The affirmative defense of extreme emotional disturbance must be supported by proof that the defendant suffered from a mental infirmity not rising to the level of insanity at the time of the homicide, typically manifested by a loss of self-control. It requires evidence of a subjective element, that the defendant acted under an extreme emotional disturbance, and an objective element, that there was a reasonable explanation or excuse for the emotional disturbance (see People v. Diaz, 15 N.Y.3d 40, 45, 904 N.Y.S.2d 343, 930 N.E.2d 264; People v. Smith, 1 N.Y.3d 610, 776 N.Y.S.2d 198, 808 N.E.2d 333; People v. Roche, 98 N.Y.2d 70, 75–76, 745 N.Y.S.2d 775, 772 N.E.2d 1133). Considering the evidence presented here, including the conflicting expert testimony, the jury could reasonably have concluded that the circumstances surrounding the commission of the crime were not indicative of a mental infirmity manifested by a loss of self-control (see People v. Kwas, 96 A.D.3d 877, 946 N.Y.S.2d 258). In any event, the defendant failed to show a reasonable explanation or excuse for the allegedly extreme emotional disturbance (see People v. Torres, 144 A.D.2d 709, 534 N.Y.S.2d 703).

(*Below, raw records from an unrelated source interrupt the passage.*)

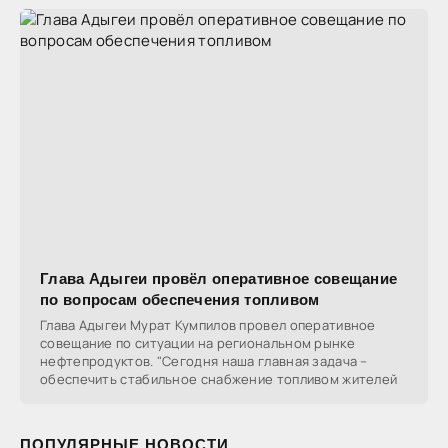
Глава Адыгеи провёл оперативное совещание
по вопросам обеспечения топливом
Глава Адыгеи Мурат Кумпилов провел оперативное
совещание по ситуации на региональном рынке
нефтепродуктов. "Сегодня наша главная задача –
обеспечить стабильное снабжение топливом жителей
ПОПУЛЯРНЫЕ НОВОСТИ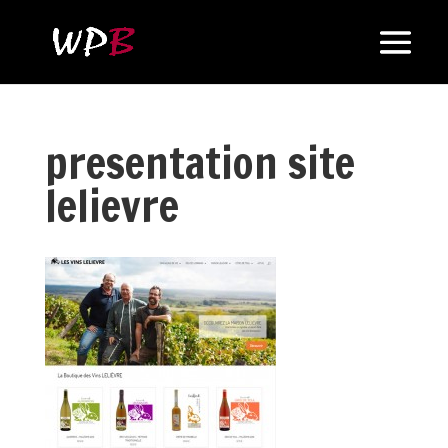
presentation site
lelievre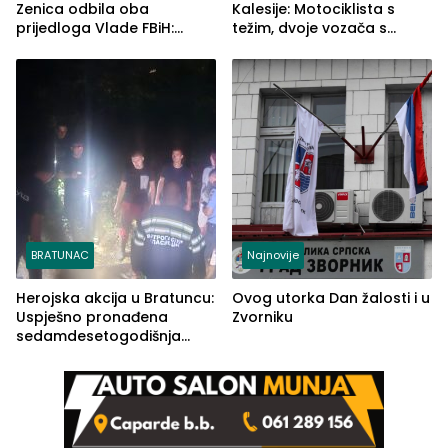
Zenica odbila oba
Kalesije: Motociklista s
prijedloga Vlade FBiH:
težim, dvoje vozača s
Ustrajni da je stečaj jedino
lakšim povredama
rješenje
BRATUNAC
Najnovije
Herojska akcija u Bratuncu:
Ovog utorka Dan žalosti i u
Uspješno pronađena
Zvorniku
sedamdesetogodišnja
Ivanka Lazić, rodom iz
Kravice.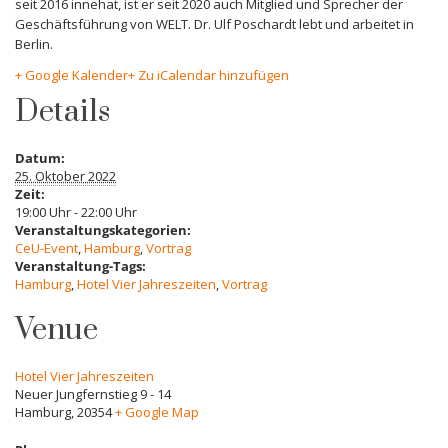
seit 2016 innehat, ist er seit 2020 auch Mitglied und Sprecher der
Geschäftsführung von WELT. Dr. Ulf Poschardt lebt und arbeitet in
Berlin.
+ Google Kalender
+ Zu iCalendar hinzufügen
Details
Datum:
25. Oktober 2022
Zeit:
19:00 Uhr - 22:00 Uhr
Veranstaltungskategorien:
CeU-Event
,
Hamburg
,
Vortrag
Veranstaltung-Tags:
Hamburg
,
Hotel Vier Jahreszeiten
,
Vortrag
Venue
Hotel Vier Jahreszeiten
Neuer Jungfernstieg 9 - 14
Hamburg
,
20354
+ Google Map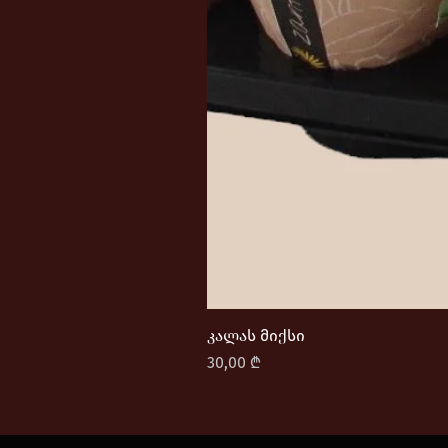
კალას მიქსი
Price
30,00 ₾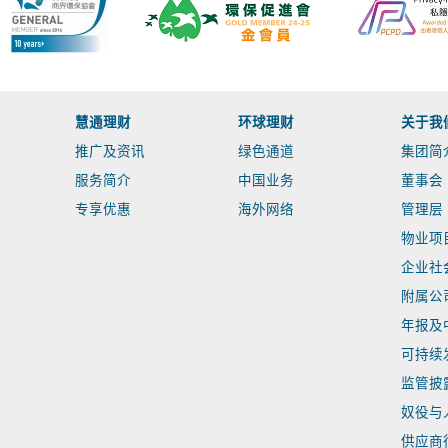
慧通理财
环球理财
关于我
推广及资讯
绿色通道
集团简
服务简介
中国业务
董事会
专享优惠
海外网络
管理层
物业项
企业社
附属公
年报及
可持续
监管披
奴役与
供应商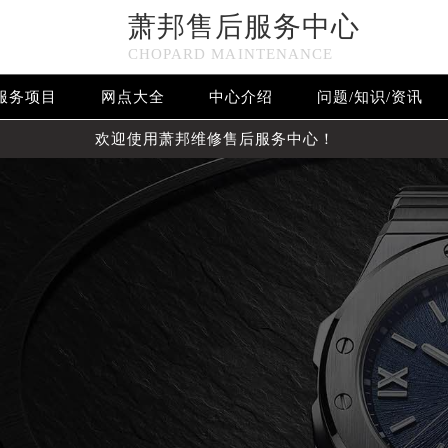
萧邦售后服务中心
CHOPARD MAINTENANCE
服务项目
网点大全
中心介绍
问题/知识/资讯
欢迎使用萧邦维修售后服务中心！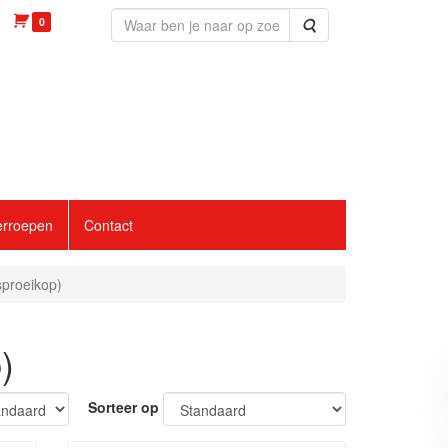
0
Zoeken
erroepen
Contact
sproeikop)
)
Sorteer op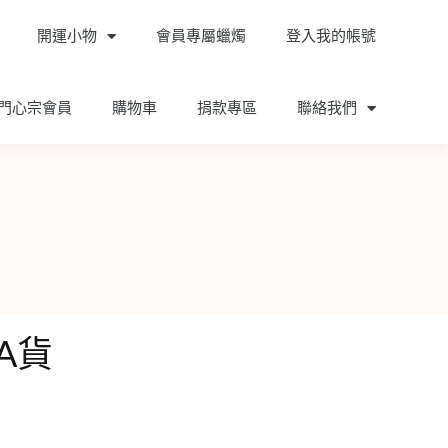
開運小物
會員專屬蠟燭
登入我的帳號
門心宗會員
購物車
捐款專區
聯絡我們
A貨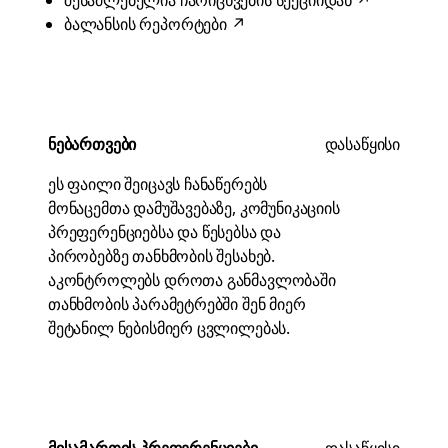
შესაძლებელია ჩარიცხვების სექციიდან
↗
ბალანსის რეპორტები
↗
ნებართვები
დასაწყისი
ეს ფაილი შეიცავს ჩანაწერებს
მონაცემთა დამუშავებაზე, კომუნიკაციის
პრეფერენციებსა და წესებსა და
პირობებზე თანხმობის შესახებ.
აკონტროლებს დროთა განმავლობაში
თანხმობის პარამეტრებში შენ მიერ
შეტანილ ნებისმიერ ცვლილებას.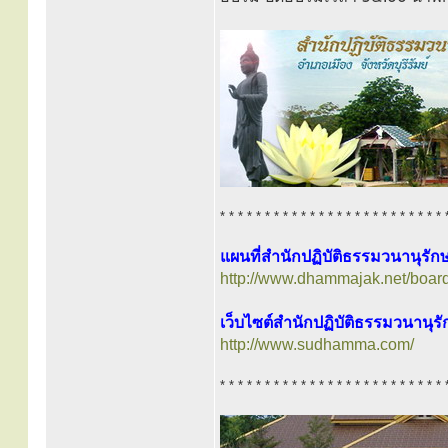
* * * * * * * * * * * * * * * * * * * * * * * * * 
แผนที่สำนักปฏิบัติธรรมวนานุรั
http://www.dhammajak.net/boar
เว็บไซต์สำนักปฏิบัติธรรมวนานุร
http://www.sudhamma.com/
* * * * * * * * * * * * * * * * * * * * * * * * * 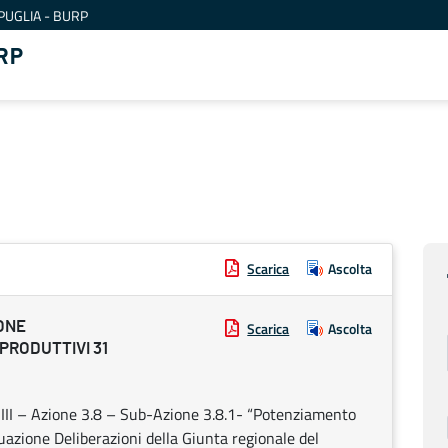
PUGLIA - BURP
RP
Scarica
Ascolta
ONE
Scarica
Ascolta
 PRODUTTIVI 31
II – Azione 3.8 – Sub-Azione 3.8.1- “Potenziamento
uazione Deliberazioni della Giunta regionale del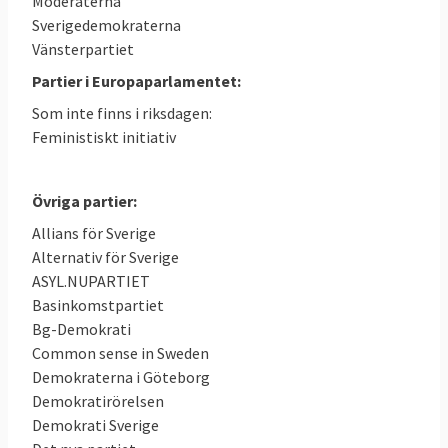
Moderaterna
Sverigedemokraterna
Vänsterpartiet
Partier i Europaparlamentet:
Som inte finns i riksdagen:
Feministiskt initiativ
Övriga partier:
Allians för Sverige
Alternativ för Sverige
ASYL.NUPARTIET
Basinkomstpartiet
Bg-Demokrati
Common sense in Sweden
Demokraterna i Göteborg
Demokratirörelsen
Demokrati Sverige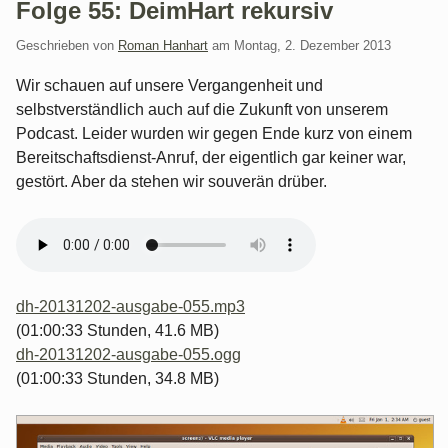
Folge 55: DeimHart rekursiv
Geschrieben von
Roman Hanhart
am
Montag, 2. Dezember 2013
Wir schauen auf unsere Vergangenheit und
selbstverständlich auch auf die Zukunft von unserem
Podcast. Leider wurden wir gegen Ende kurz von einem
Bereitschaftsdienst-Anruf, der eigentlich gar keiner war,
gestört. Aber da stehen wir souverän drüber.
dh-20131202-ausgabe-055.mp3
(01:00:33 Stunden, 41.6 MB)
dh-20131202-ausgabe-055.ogg
(01:00:33 Stunden, 34.8 MB)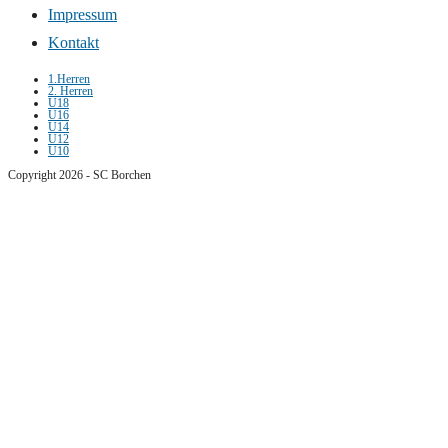
Impressum
Kontakt
1.Herren
2. Herren
U18
U16
U14
U12
U10
Copyright 2026 - SC Borchen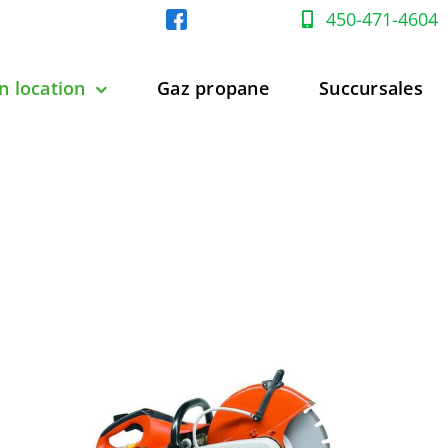
450-471-4604
n location
Gaz propane
Succursales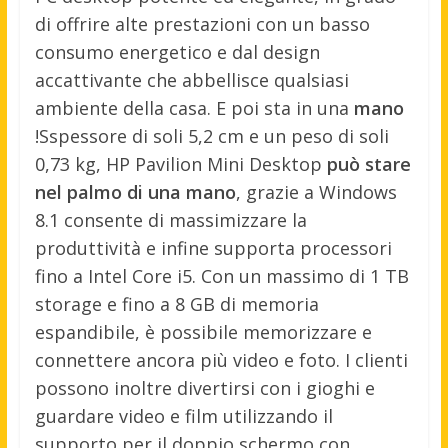
di offrire alte prestazioni con un basso
consumo energetico e dal design
accattivante che abbellisce qualsiasi
ambiente della casa. E poi sta in una
mano
!
Sspessore di soli 5,2 cm e un peso di soli
0,73 kg, HP Pavilion Mini Desktop
può stare
nel palmo di una mano
, grazie a Windows
8.1 consente di massimizzare la
produttività e infine supporta processori
fino a Intel Core i5. Con un massimo di 1 TB
storage e fino a 8 GB di memoria
espandibile, è possibile memorizzare e
connettere ancora più video e foto. I clienti
possono inoltre divertirsi con i gioghi e
guardare video e film utilizzando il
supporto per il doppio schermo con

Furthermore, defense counsel was not ineffective in his cross-examination of the People's expert, who testified that the defendant was not suffering from an extreme emotional disturbance at the time of the murder. Viewing the evidence, the law, and the circumstances of this case in totality and as of the time of the representation, the defendant received meaningful representation (see People v. Baldi, 54 N.Y.2d 137, 147, 444 N.Y.S.2d 893, 429 N.E.2d 400; People v. Schumaker, 136 AD3d 1369, 1373).

Finally, the sentence imposed was not excessive (see People v. Scott, 288 A.D.2d 846, 732 N.Y.S.2d 502; People v. Dockery, 174 A.D.2d 432, 571 N.Y.S.2d 20; see generally People v. Suitte, 90 A.D.2d 80, 455 N.Y.S.2d 675).